If Savoie (and Winnipeg) keeps this up, the results should include nominations to Team Canada’s under-20 world juniors squad, a finalist for both WHL and CHL Player of the Year awards, and lastly, a berth in this year’s Memorial Cup.

Midseason Review (TBP)

Late Season and Playoff Review (TBP)

Scouting Report

Skating and Stickhandling

Savoie is an excellent skater with breakaway speed, exceptional balance, and the ability to outmaneuver checkers when moving forward or laterally. Savoie needs only three or four strides to reach top speed and accelerate into open ice, and he looks both powerful and graceful as he charges into opposing territory. Deception plays a critical role in Savoie’s ability to create or exploit gaps in coverage, as he shifts gears constantly and can explode past defenders from an upright and static posture. Having soft mitts and hand-eye coordination create effortless zone entries, and Savoie’s wingers seem comfortable spacing themselves away from the line and into scoring areas, thereby allowing Savoie to weave and reverse direction until he finds a passing or shooting lane to his liking.

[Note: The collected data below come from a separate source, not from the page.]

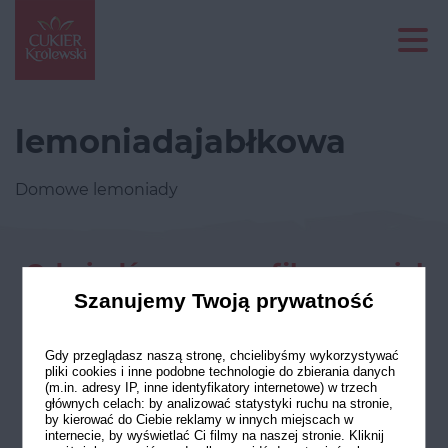
lemoniadajabłkowa
Domowe lemoniady
Odwiedź nasze profile w social
mediach
Szanujemy Twoją prywatność
Gdy przeglądasz naszą stronę, chcielibyśmy wykorzystywać
pliki cookies i inne podobne technologie do zbierania danych
(m.in. adresy IP, inne identyfikatory internetowe) w trzech
głównych celach: by analizować statystyki ruchu na stronie,
by kierować do Ciebie reklamy w innych miejscach w
internecie, by wyświetlać Ci filmy na naszej stronie. Kliknij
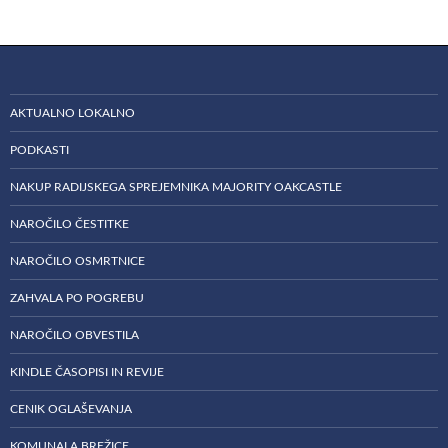
AKTUALNO LOKALNO
PODKASTI
NAKUP RADIJSKEGA SPREJEMNIKA MAJORITY OAKCASTLE
NAROČILO ČESTITKE
NAROČILO OSMRTNICE
ZAHVALA PO POGREBU
NAROČILO OBVESTILA
KINDLE ČASOPISI IN REVIJE
CENIK OGLAŠEVANJA
KOMUNALA BREŽICE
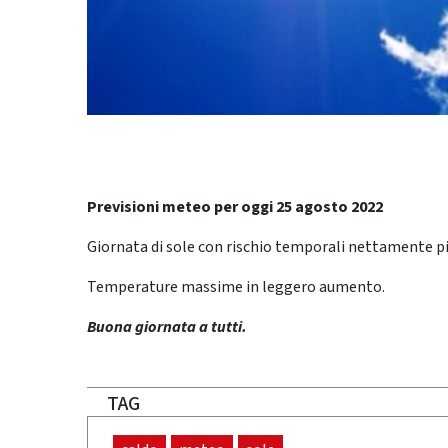
Previsioni meteo per oggi 25 agosto 2022
Giornata di sole con rischio temporali nettamente più
Temperature massime in leggero aumento.
Buona giornata a tutti.
TAG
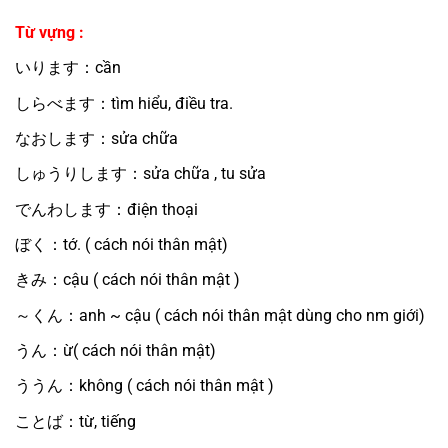
Từ vựng :
いります：cần
しらべます：tìm hiểu, điều tra.
なおします：sửa chữa
しゅうりします：sửa chữa , tu sửa
でんわします：điện thoại
ぼく：tớ. ( cách nói thân mật)
きみ：cậu ( cách nói thân mật )
～くん：anh ~ cậu ( cách nói thân mật dùng cho nm giới)
うん：ừ( cách nói thân mật)
ううん：không ( cách nói thân mật )
ことば：từ, tiếng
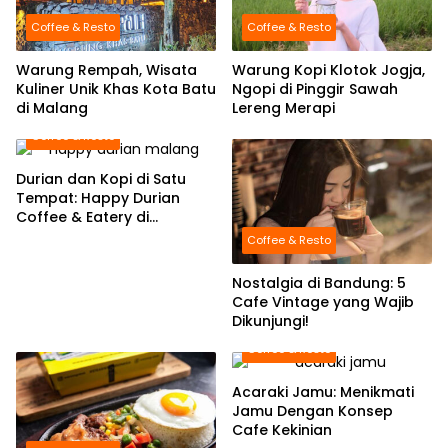
Coffee & Resto
Coffee & Resto
Warung Rempah, Wisata
Warung Kopi Klotok Jogja,
Kuliner Unik Khas Kota Batu
Ngopi di Pinggir Sawah
di Malang
Lereng Merapi
Coffee & Resto
Durian dan Kopi di Satu
Tempat: Happy Durian
Coffee & Eatery di
Kabupaten Malang
Coffee & Resto
Nostalgia di Bandung: 5
Cafe Vintage yang Wajib
Dikunjungi!
Coffee & Resto
Acaraki Jamu: Menikmati
Jamu Dengan Konsep
Cafe Kekinian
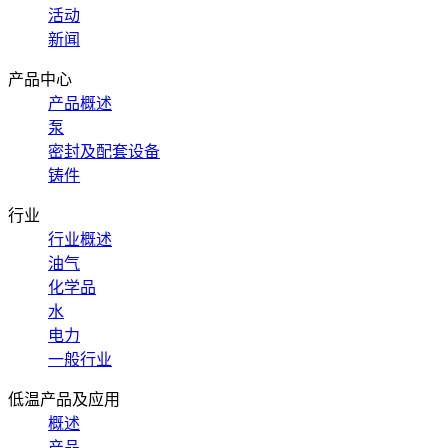
活动
新闻
产品中心
产品概述
泵
密封及配套设备
铸件
行业
行业概述
油气
化学品
水
电力
一般行业
低温产品及应用
概述
产品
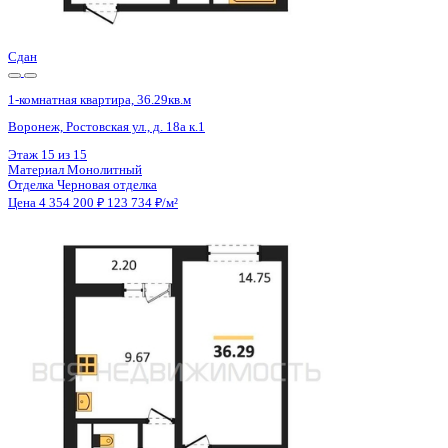
Цена 4 354 200 ₽
123 734 ₽/м²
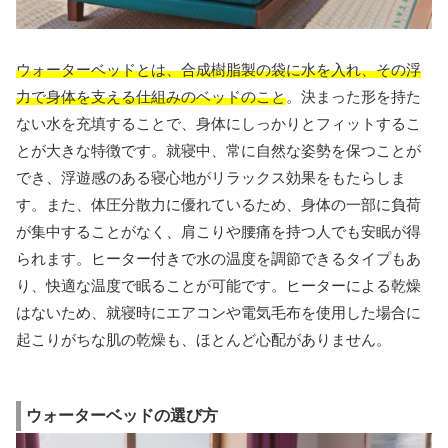
ウォーターベッドとは、合成樹脂製の袋に水を入れ、その浮
力で身体を支える仕組みのベッドのこと
。決まった形を持た
ない水を充填することで、身体にしっかりとフィットするこ
とが大きな特徴です。就寝中、常に自然な姿勢を保つことが
でき、浮遊感のある寝心地がリラックス効果をもたらしま
す。また、体圧分散力に優れているため、身体の一部に負荷
が集中することがなく、肩こりや腰痛を持つ人でも安眠が得
られます。ヒーター付きで水の温度を調節できるタイプもあ
り、快適な温度で眠ることが可能です。ヒーターによる乾燥
はないため、就寝時にエアコンや電気毛布を使用した場合に
起こりがちな肌の乾燥も、ほとんど心配がありません。
ウォーターベッドの選び方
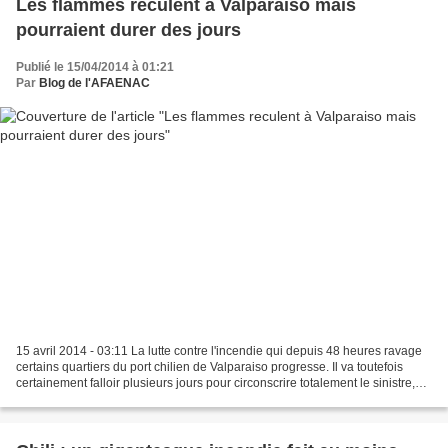
Les flammes reculent à Valparaiso mais
pourraient durer des jours
Publié le 15/04/2014 à 01:21
Par
Blog de l'AFAENAC
15 avril 2014 - 03:11 La lutte contre l'incendie qui depuis 48 heures ravage
certains quartiers du port chilien de Valparaiso progresse. Il va toutefois
certainement falloir plusieurs jours pour circonscrire totalement le sinistre,
selon les autorités....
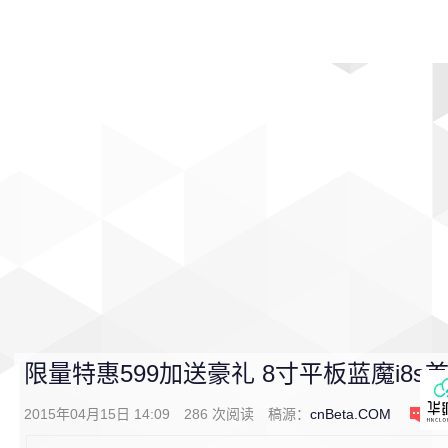
首页
影视
音乐
游戏
动漫
排行
限量特惠599加送豪礼 8寸平板蓝魔i8s
2015年04月15日 14:09
286
次阅读
稿源：
cnBeta.COM
0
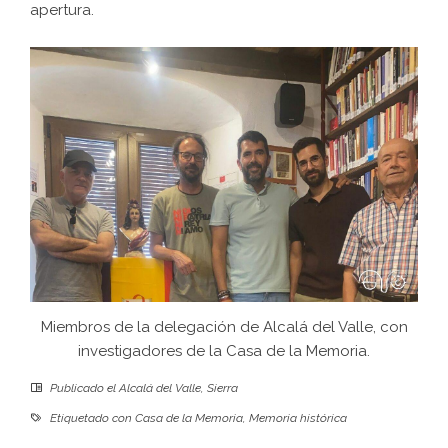
apertura.
Miembros de la delegación de Alcalá del Valle, con
investigadores de la Casa de la Memoria.
Publicado el
Alcalá del Valle
,
Sierra
Etiquetado con
Casa de la Memoria
,
Memoria histórica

Shooting, Passing and Playmaking

Savoie is a dual threat who usually avoids telegraphing his intentions. He’s as gifted a passer as he is a shooter, and a high level of creativity and flair is inherent in your standard Savoie scoring chance. Although he’ll force shots or passes on occasion, Savoie usually makes smart decisions with the puck, and he can be entrusted with running a possession from beginning to end. His shot can look elite one sequence and average the next, but Savoie can bring it with velocity from anywhere in the offensive zone. He’ll get a fair number of clean looks at the net in a given game, but only two of Savoie’s eight goals in 18 games through Nov. 16 have come at 5-on-5, and that includes consistent garbage-time shifts with Winnipeg dictating tempo.

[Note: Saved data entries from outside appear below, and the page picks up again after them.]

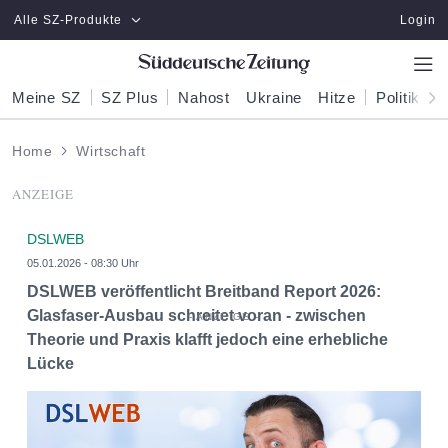
Zum Hauptinhalt springen
Alle SZ-Produkte
Login
Meine SZ
SZ Plus
Nahost
Ukraine
Hitze
Politik
W
Home
Wirtschaft
ANZEIGE
DSLWEB
05.01.2026 - 08:30 Uhr
DSLWEB veröffentlicht Breitband Report 2026:
Glasfaser-Ausbau schreitet voran - zwischen
Theorie und Praxis klafft jedoch eine erhebliche
Lücke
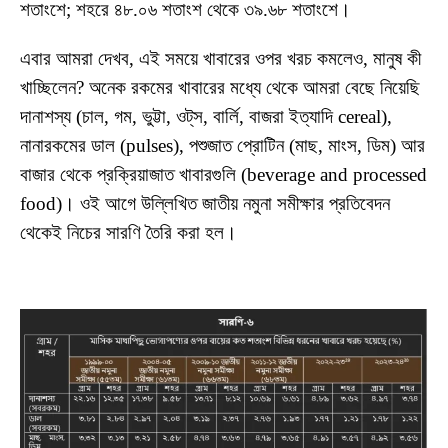
শতাংশে; শহরে ৪৮.০৬ শতাংশ থেকে ৩৯.৬৮ শতাংশে।
এবার আমরা দেখব, এই সময়ে খাবারের ওপর খরচ কমলেও, মানুষ কী
খাচ্ছিলেন? অনেক রকমের খাবারের মধ্যে থেকে আমরা বেছে নিয়েছি
দানাশস্য (চাল, গম, ভুট্টা, ওট্‌স, বার্লি, বাজরা ইত্যাদি cereal),
নানারকমের ডাল (pulses), পশুজাত প্রোটিন (মাছ, মাংস, ডিম) আর
বাজার থেকে প্রক্রিয়াজাত খাবারগুলি (beverage and processed
food)। ওই আগে উল্লিখিত জাতীয় নমুনা সমীক্ষার প্রতিবেদন
থেকেই নিচের সারণি তৈরি করা হল।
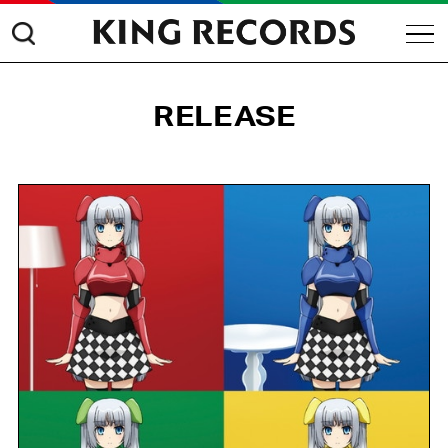
RELEASE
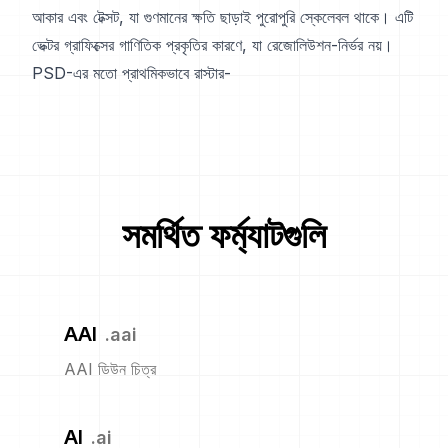
আকার এবং টেক্সট, যা গুণমানের ক্ষতি ছাড়াই পুরোপুরি স্কেলেবল থাকে। এটি
ভেক্টর গ্রাফিক্সের গাণিতিক প্রকৃতির কারণে, যা রেজোলিউশন-নির্ভর নয়।
PSD-এর মতো প্রাথমিকভাবে রাস্টার-
সমর্থিত ফর্ম্যাটগুলি
AAI
.
aai
AAI ডিউন চিত্র
AI
.
ai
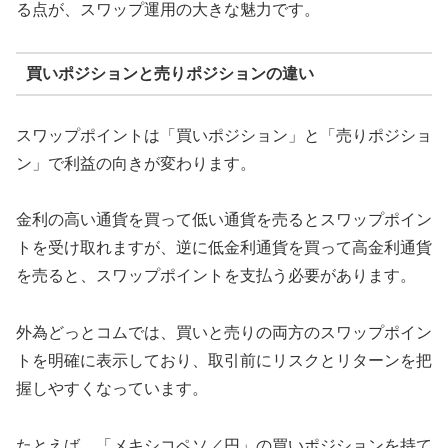
る点が、スワップ運用の大きな魅力です。
買いポジションと売りポジションの違い
スワップポイントは「買いポジション」と「売りポジショ
ン」で利益の向きが変わります。
金利の高い通貨を買って低い通貨を売るとスワップポイン
トを受け取れますが、逆に低金利通貨を買って高金利通貨
を売ると、スワップポイントを支払う必要があります。
外為どっとコムでは、買いと売りの両方のスワップポイン
トを明確に表示しており、取引前にリスクとリターンを把
握しやすくなっています。
たとえば、「メキシコペソ／円」の買いポジションを持て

Savoie is 21st in the WHL with 54 shots, which averages to three per game, but he’s had multiple games with at least 10 shot attempts. The low success rate may be attributed to a penchant for medium-danger attempts in traffic, plus the fact that he keeps hitting goalies in the crest from the prime areas. Still, Savoie’s shot has to be respected, and he’ll use slap fakes, pumps, and look-offs to exploit the seam, especially during the power play.

Defense and Physicality

Savoie is on the smaller side, but he brings toughness, determination, and effective two-way play to every shift. He’s a dogged backchecker who will harass a puck carrier all the way up the ice, and he combines timely poke checks with hard one-armed shoves to either fix an opponent into the wall or corner, or force them into a rushed decision.

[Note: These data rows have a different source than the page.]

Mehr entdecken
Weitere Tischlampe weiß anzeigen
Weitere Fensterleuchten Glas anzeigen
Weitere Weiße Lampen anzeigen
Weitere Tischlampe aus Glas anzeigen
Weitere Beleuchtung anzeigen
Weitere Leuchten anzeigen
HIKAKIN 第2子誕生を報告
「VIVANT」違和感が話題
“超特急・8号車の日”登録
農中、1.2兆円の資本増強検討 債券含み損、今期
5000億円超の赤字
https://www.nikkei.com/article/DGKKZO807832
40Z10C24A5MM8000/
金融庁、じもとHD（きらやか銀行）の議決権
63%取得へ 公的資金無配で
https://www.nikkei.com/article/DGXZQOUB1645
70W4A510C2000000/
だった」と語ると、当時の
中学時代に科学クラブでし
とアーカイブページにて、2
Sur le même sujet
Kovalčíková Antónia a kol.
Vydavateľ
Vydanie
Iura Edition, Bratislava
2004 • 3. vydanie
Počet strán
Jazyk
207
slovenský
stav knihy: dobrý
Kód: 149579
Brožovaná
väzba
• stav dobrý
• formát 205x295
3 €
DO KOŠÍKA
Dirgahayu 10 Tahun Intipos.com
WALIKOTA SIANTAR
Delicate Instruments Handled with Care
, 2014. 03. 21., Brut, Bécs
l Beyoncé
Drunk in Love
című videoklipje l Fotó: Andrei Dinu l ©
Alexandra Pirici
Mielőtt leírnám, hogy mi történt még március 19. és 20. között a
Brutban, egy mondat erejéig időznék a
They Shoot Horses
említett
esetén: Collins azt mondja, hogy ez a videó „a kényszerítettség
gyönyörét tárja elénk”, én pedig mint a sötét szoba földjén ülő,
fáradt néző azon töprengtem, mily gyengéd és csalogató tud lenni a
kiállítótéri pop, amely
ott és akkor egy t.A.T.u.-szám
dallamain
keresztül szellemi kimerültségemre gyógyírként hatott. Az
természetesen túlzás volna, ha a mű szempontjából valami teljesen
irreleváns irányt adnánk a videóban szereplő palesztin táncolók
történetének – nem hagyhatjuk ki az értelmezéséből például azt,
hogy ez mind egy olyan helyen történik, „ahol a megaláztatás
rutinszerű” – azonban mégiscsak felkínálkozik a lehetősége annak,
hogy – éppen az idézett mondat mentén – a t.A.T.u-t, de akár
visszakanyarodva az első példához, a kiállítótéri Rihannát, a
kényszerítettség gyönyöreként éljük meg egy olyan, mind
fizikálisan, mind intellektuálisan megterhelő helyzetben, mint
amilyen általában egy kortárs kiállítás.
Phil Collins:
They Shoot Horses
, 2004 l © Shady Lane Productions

Savoie’s physicality in the WHL this season is less pronounced than it was last season in the USHL, and it would be fair to assume it’s a byproduct of being a key cog in Winnipeg’s attack combined with Savoie’s history with concussions — one against the Brandon Wheat Kings in 2019 and another last March from a Mason Lohrei hit that drew a lengthy suspension. Still, Savoie is a reliable checker with a high motor who kills penalties and can be effective at helping preserve a lead in late/close situations. He won’t shy away from contact and he covers the low slot without hesitation. On faceoffs, Savoie is operating close to 50 percent (142-for-285), but he was successful in 59 percent of his draws in 13 of his games and only 26 percent in the other five.

Hockey Sense

Savoie appears to bring a winning approach to every shift. His competitiveness, much like his vision and overall decision making on or off the puck, seems to come naturally. Isolating on Savoie in the defensive zone can be as noteworthy as when he’s in attacking in full flight. It’s one thing to be moving at all times, but Savoie’s positioning is driven by his desire to steal the puck rather than simply cover an opponent up high. His decisiveness is precocious, as Savoie usually is the first player to get to a puck’s landing spot and secure it for a speedy but calculated northwards advance. Simply put, Savoie thinks the game at an elite level and should rank high among the game’s top in-game puck managers.